▶ Exercise
For this exercise, retype each line of the material below verbatim and omit any picture.

▶ Given information
● ● ● ● ●

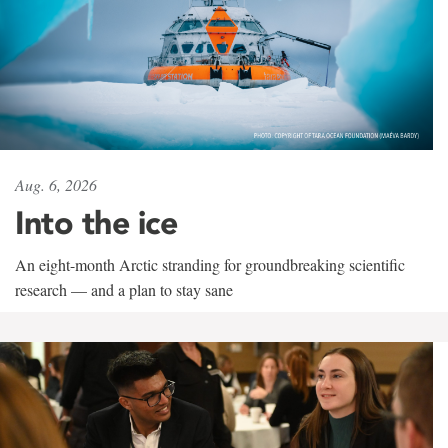
Aug. 6, 2026
Into the ice
An eight-month Arctic stranding for groundbreaking scientific
research — and a plan to stay sane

● ● ● ● ●

▶ Response
Aug. 6, 2026
Into the ice
An eight-month Arctic stranding for groundbreaking scientific
research — and a plan to stay sane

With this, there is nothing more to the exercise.